Kurzum: Ich bin wohl etwa ein gleich fanatischer Anhänger der Geschichte wie Daniel (mein Spanischlehrer) geworden. Ich habe nun nämlich Lust, die erste Dokumentation wieder anzuschauen und das neuste Buch ("La Sociedad de la Nieve" von Pablo Vierci) über den Unfall zu lesen.

Es ist nämlich sehr spannend die verschiedenen Quellen der Geschichte zu vergleichen. Während das Buch von Piers Paul Read, das zwei Jahre nach dem Absturz veröffentlicht wurde, sehr objektiv und kritisch ist, wird die neueste Dokumentation von Arijón (ein Freund der Überlebenden) ausschliesslich aus der Sicht der 16 Überlebenden erzählt. Gleichzeitig ist die Dokumentation zur amerikanischen Verfilmung viel kürzer, beinhaltet aber viel mehr Informationen als jene von Arijón, weil darin ein Erzähler die Fakten liefert und nicht nur die Überlebenden sprechen lässt.

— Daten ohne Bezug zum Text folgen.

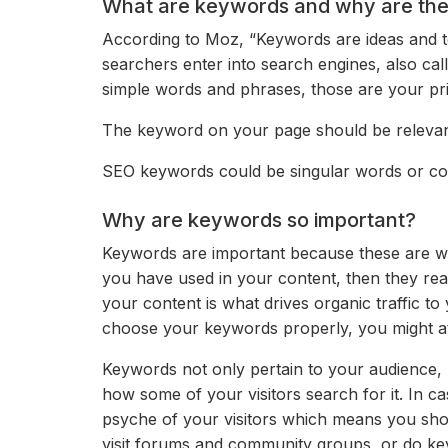
What are keywords and why are the
According to Moz, “Keywords are ideas and to
searchers enter into search engines, also cal
simple words and phrases, those are your pr
The keyword on your page should be relevant
SEO keywords could be singular words or comp
Why are keywords so important?
Keywords are important because these are wha
you have used in your content, then they rea
your content is what drives organic traffic to 
choose your keywords properly, you might attr
Keywords not only pertain to your audience, 
how some of your visitors search for it. In 
psyche of your visitors which means you sho
visit forums and community groups, or do ke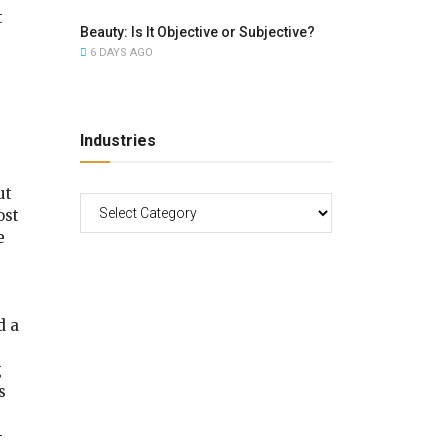
t
Beauty: Is It Objective or Subjective?
6 DAYS AGO
Industries
ut
ost
e
d a
g
s
–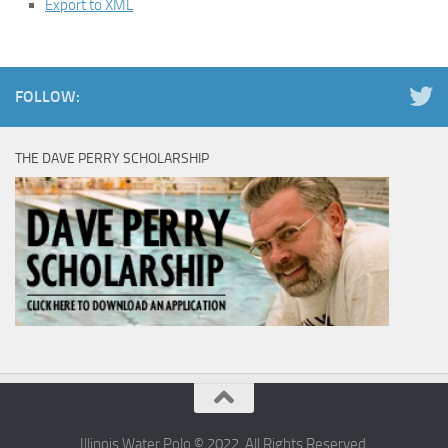
Export to XML
FOLLOW:
THE DAVE PERRY SCHOLARSHIP
Illinois Water Polo © 2022. All Rights Reserved.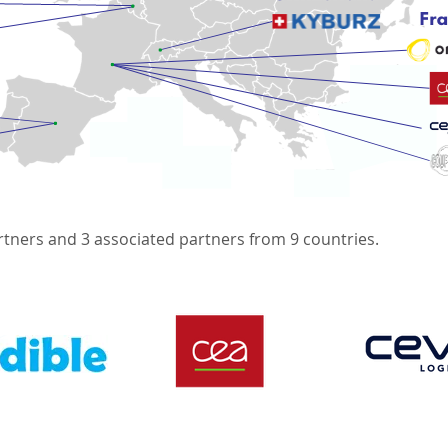
rtners and 3 associated partners from 9 countries.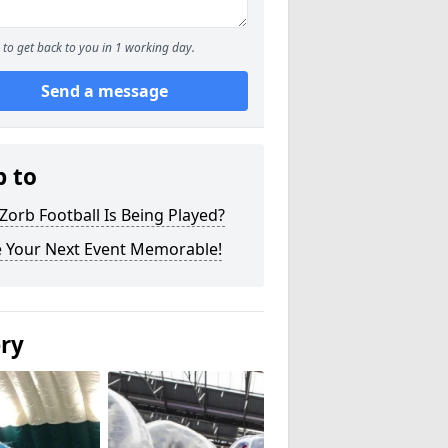
to get back to you in 1 working day.
Send a message
p to
orb Football Is Being Played?
 Your Next Event Memorable!
ery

So entstehen aus ein und derselben Geschichte viele verschiedene Versionen. Die Dokumentation von Arijón zum Beispiel vergisst beinahe die Rolle von Marcelo Pérez, der nach dem Absturz die Führungsrolle übernommen hatte, dann aber in einer Lawine umkam. Die Geschichte wird in diesem Fall durch die Überlebenden geschrieben und nicht durch die Reichen (Kommunismus) oder die Sieger (2. Weltkrieg).

Ausserdem habe ich im letzten Monat ziemlich viele Filme gesehen: The Lovely Bones (trotz sehr schlechter Kritiken, sehr gut), The Blind Side (fast ebenso kitschig wie schlecht), Waltz with Bashir (absolut genial)... Es gibt noch mehr, aber die habe ich vergessen.

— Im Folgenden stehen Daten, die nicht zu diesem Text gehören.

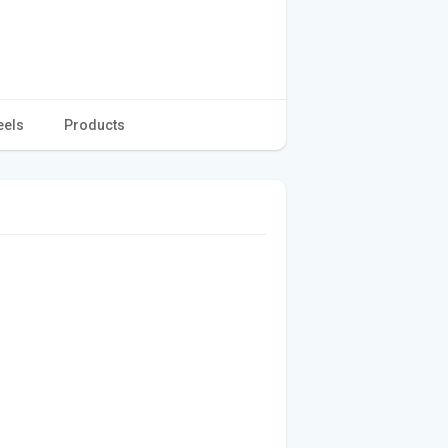
eels
Products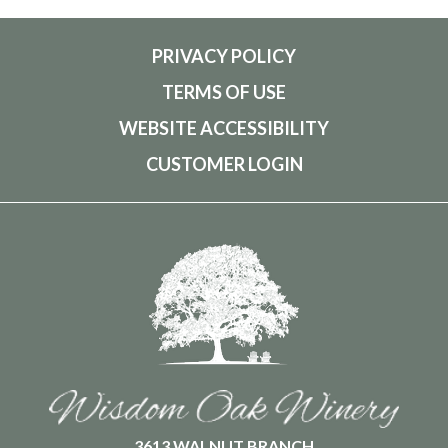
PRIVACY POLICY
TERMS OF USE
WEBSITE ACCESSIBILITY
CUSTOMER LOGIN
3613 WALNUT BRANCH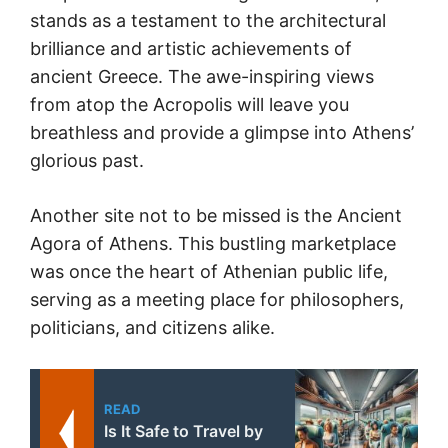
stands as a testament to the architectural
brilliance and artistic achievements of
ancient Greece. The awe-inspiring views
from atop the Acropolis will leave you
breathless and provide a glimpse into Athens’
glorious past.
Another site not to be missed is the Ancient
Agora of Athens. This bustling marketplace
was once the heart of Athenian public life,
serving as a meeting place for philosophers,
politicians, and citizens alike.
READ
Is It Safe to Travel by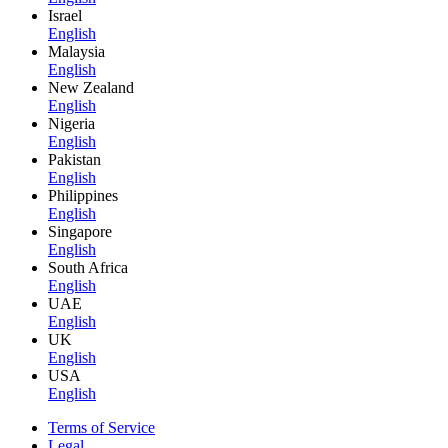
Israel
English
Malaysia
English
New Zealand
English
Nigeria
English
Pakistan
English
Philippines
English
Singapore
English
South Africa
English
UAE
English
UK
English
USA
English
Terms of Service
Legal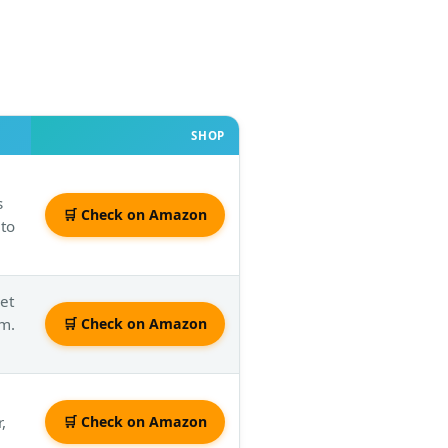
SHOP
s
🛒 Check on Amazon
 to
jet
om.
🛒 Check on Amazon
,
🛒 Check on Amazon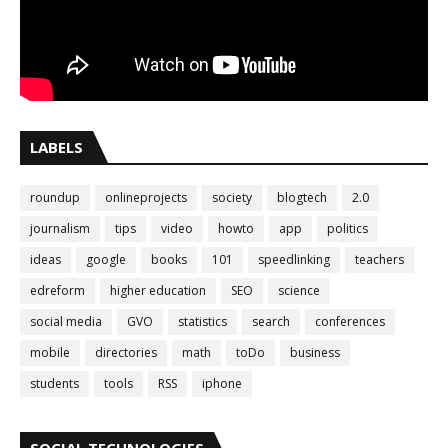
LABELS
roundup
onlineprojects
society
blogtech
2.0
journalism
tips
video
howto
app
politics
ideas
google
books
101
speedlinking
teachers
edreform
higher education
SEO
science
social media
GVO
statistics
search
conferences
mobile
directories
math
toDo
business
students
tools
RSS
iphone
SOCIAL TECHNOLOGIES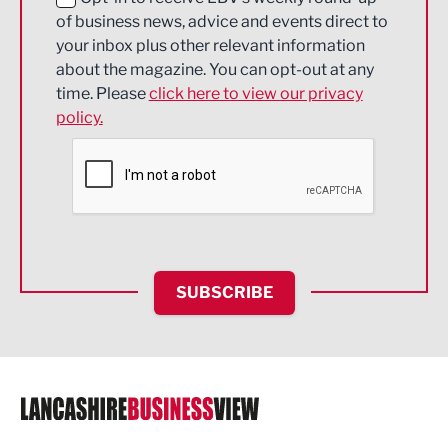
of business news, advice and events direct to
Energy
your inbox plus other relevant information
about the magazine. You can opt-out at any
Engineering
time. Please
click here to view our privacy
policy.
Environmental
Financial Services
Food & Drink
Health and wellbeing
HR and Recruitment
SUBSCRIBE
IT and Technology
Legal Services
Logistics
Manufacturing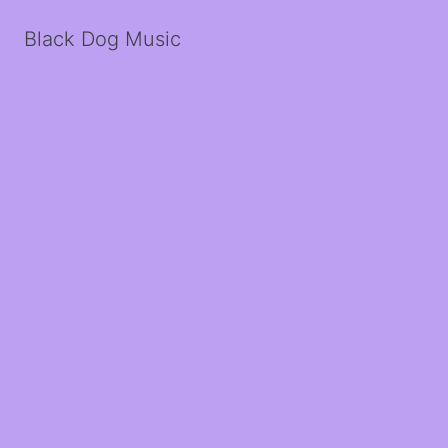
Black Dog Music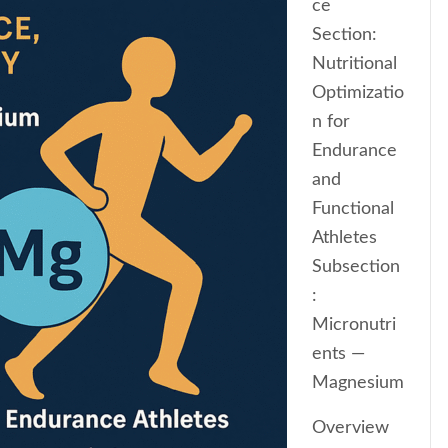
ce
Section:
Nutritional
Optimizatio
n for
Endurance
and
Functional
Athletes
Subsection
:
Micronutri
ents —
Magnesium
Overview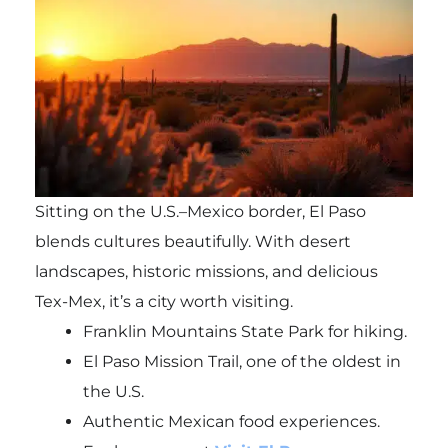
Sitting on the U.S.–Mexico border, El Paso
blends cultures beautifully. With desert
landscapes, historic missions, and delicious
Tex-Mex, it’s a city worth visiting.
Franklin Mountains State Park for hiking.
El Paso Mission Trail, one of the oldest in
the U.S.
Authentic Mexican food experiences.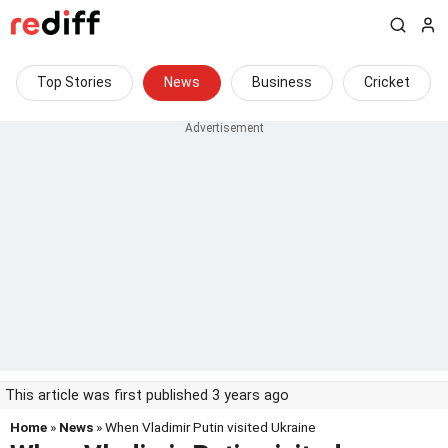
Top Stories
News
Business
Cricket
This article was first published 3 years ago
Home
»
News
» When Vladimir Putin visited Ukraine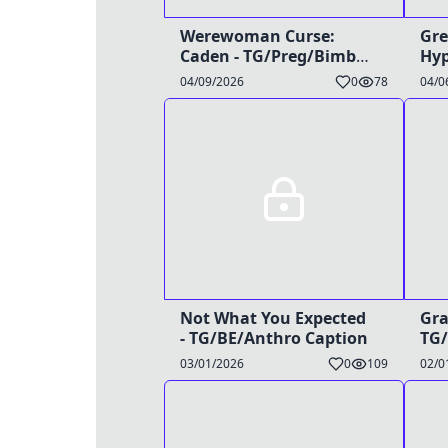
Werewoman Curse:
Gre
Caden - TG/Preg/Bimbo
Hyp
Caption
04/09/2026
0
78
04/0
Not What You Expected
Gra
- TG/BE/Anthro Caption
TG/
03/01/2026
0
109
02/0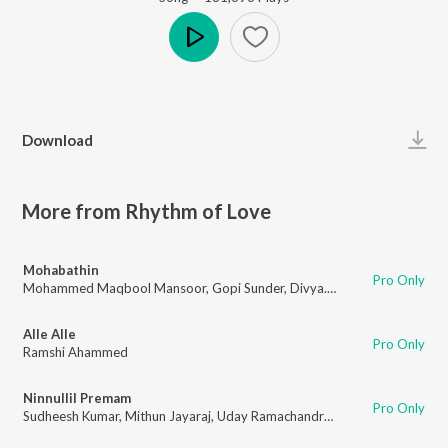
Play
Download
More from Rhythm of Love
Mohabathin
Pro Only
Mohammed Maqbool Mansoor
,
Gopi Sunder
,
Divya.S.Menon
Alle Alle
Pro Only
Ramshi Ahammed
Ninnullil Premam
Pro Only
Sudheesh Kumar
,
Mithun Jayaraj
,
Uday Ramachandran
,
Arun Gopan
,
Kris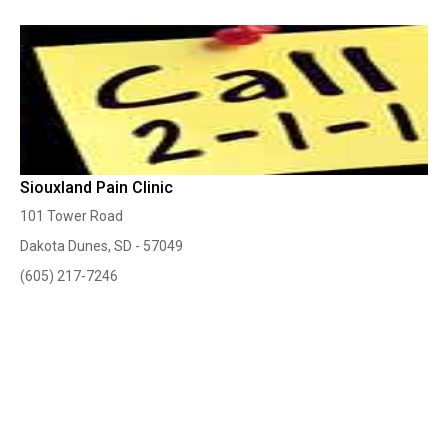
Siouxland Pain Clinic
101 Tower Road
Dakota Dunes, SD - 57049
(605) 217-7246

Noch eine religiöse Anekdote: An Aschermittwoch (ein Datum im Kirchenkalender das bisher unerkannt an mir vorbeigezogen ist) liefen plötzlich alle mit einem Aschenkreuz auf der Stirn rum. Sinnbildlich für die Scheinheiligkeit vieler, die bereit sind einige (vor allem eigene) "Sünden" zu akzeptieren (z.B. Sex vor der Ehe und Untreue) und gleichzeitig katholische (politische) Dogmas aufs Schärfste zu verteidigen (z.B. Homosexualität, Abtreibungen).

Daniel, der Professor, hat mir erzählt, dass er mit einem Freund in seiner Uni an einem Stand vorbeilief, wo mehrere Pfarrer im Eilverfahren Kreuze auf die Stirn der Studenten malten (was ja offensichtlich am Sinn des Aschermittwochs vorbei geht - dem Gedenken an die Busszeit Jesus). Der Freund von Daniel fragte einen Pfarrer, warum die Studenten einfach so nach dem Fastfood-Prinzip ein Kreuz auf die Stirn bekämen... Der Pfarrer fragte darauf, ob er auch ein Kreuzlein wolle. Worauf dieser wiederum antwortete: "No, yo lo hago por internet."

Nun noch kurz auf den Boden der Realität zurück: Wir waren nämlich auch noch in Guatapé, Wasserskifahren natürlich. Hier ein Foto der Finca von der Tante Anasols. Die Finca hatte es noch nie auf den Blog geschafft... Spinne auf dem Weg hoch zur Finca
Ah ja: Es gab wieder neue Taubeneier... diese wurden aber nach kurzer Zeit von den Eltern verlassen und starben als Waiseneier auf dem harten (und schon erwähnten) Boden der Realität, nach einem Flug von vierten Stock in den Rasen neben dem Edificio Alcazaba.
Und zu guter Letzt: Zur Ehre meiner Nacional Medellín "Schirmmütze", lud uns Miguel zum Derby Nacional gegen Independiente Medellín ein. Die Partie war sehr schlecht... nur Nacional, also mein Klub, war noch schlechter. Verdient mit 1 zu 2 verloren. Mal schauen ob ich die Mütze in Zukunft noch aufsetzen werde.